Data records:
>>>>>
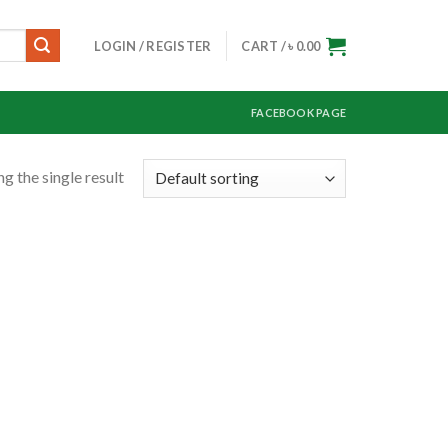
LOGIN / REGISTER
CART /
৳
0.00
FACEBOOK PAGE
g the single result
<<<<<
EXERCISE INSTRUCTIONS:
A faithful, complete copy of the records above is required, one that contains no pictures.

EXPECTED OUTPUT:
LOGIN / REGISTER
CART /
৳
0.00
FACEBOOK PAGE
g the single result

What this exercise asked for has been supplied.